Os planetas do Sistema Solar

Desde que Plutão deixou de ser considerado um planeta, em 2006, o Sistema Solar passou a ser composto por oito deles (Mercúrio, Vênus, Terra, Marte, Júpiter, Saturno, Urano e Netuno), e todos fazem um movimento orbital (“revolução”) ao redor da única estrela do pedaço (o Sol). Mas cada planeta tem sua distância própria do Sol, o que faz com que cada órbita seja diferente das demais. O planeta mais próximo do Sol é Mercúrio; o mais distante, Netuno. A velocidade média do movimento orbital também é uma característica particular: quanto mais próximo do Sol, mais rapidamente o planeta viaja.

Outra característica interessante do Sistema Solar é que os movimentos orbitais compartilham, aproximadamente, o mesmo plano. Para entender o que isso significa, imagine que o Sol é uma bola de futebol no centro do campo, e os diferentes planetas são pequenas bolinhas de gude em movimento ao redor dele: os movimentos de revolução das bolinhas ocorre sobre o mesmo plano (a superfície do campo), sem que, ao longo do percurso, “voem” ou “afundem” de forma significativa. No Sistema Solar, os planos orbitais dois oito astros não são exatamente iguais, mas as diferenças são realmente pequenas.

E é exatamente isso que faz com que, sempre (vou repetir: sempre!) que se observar um planeta, aqui da Terra, ele estará em uma posição do céu que fica na vizinhança imediata de plano imaginário chamado “eclíptica”, que é justamente o plano descrito pelo movimento aparente do Sol, como visto aqui da Terra, ao longo do dia. Com isso, pode-se concluir facilmente que planetas “alinhados” sobre a eclíptica não é um evento raro. É um evento cotidiano e obrigatório.

Mas por que isso está chamando atenção agora? Porque o que não é frequente é que tenhamos a possibilidade de contemplar vários planetas ao mesmo tempo, na mesma noite, cada um em um local diferente do céu, para que possamos “ligar os pontos” entre eles e perceber que (como deve mesmo ser, sempre) eles estão “alinhados”.

 

O “Desfile Planetário”

Por conta do movimento de rotação terrestre (aquele que ela executa ao redor de seu próprio eixo), os astros parecem nascer a leste e se pôr a oeste. O Sol é o exemplo mais óbvio, mas, caso você nunca tenha reparado, isso também vale para a Lua, para os planetas e para as demais estrelas. Agora, como cada planeta tem uma órbita com um tamanho específico e uma velocidade média que lhe é particular, isso faz com que seja difícil calhar um dia (ou uma noite, no caso) em que, do ponto de vista de alguém na Terra, vários planetas estejam em regiões apropriadas das suas órbitas para que surja uma janela temporal de oportunidade para a observação simultânea de um conjunto deles.
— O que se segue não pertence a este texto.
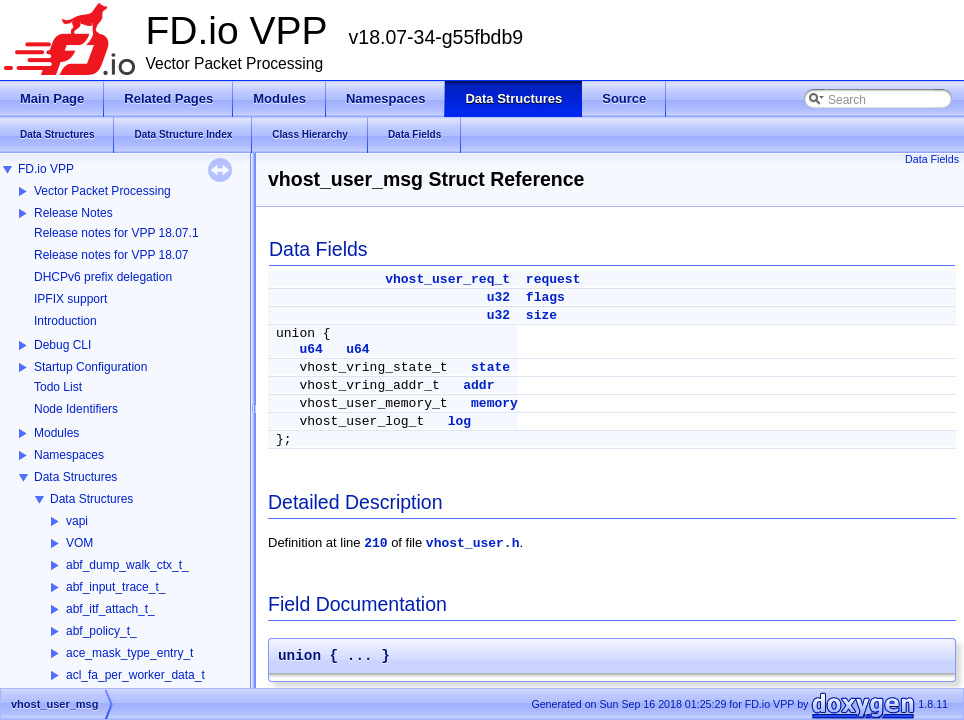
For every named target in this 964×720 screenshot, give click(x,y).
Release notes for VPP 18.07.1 (116, 233)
Essa possibilidade de observação conjunta dos planetas não tem um nome específico na Astronomia, mas o termo “desfile planetário” (ou “planetary parade”, disseminado nas publicações em inglês) tem ganhado as manchetes. O motivo é que, enquanto os planetas estão visíveis no céu, todos eles estarão “em marcha” de leste a oeste – por conta da rotação da Terra – e, como discutimos, “perfilados” nos arredores da eclíptica.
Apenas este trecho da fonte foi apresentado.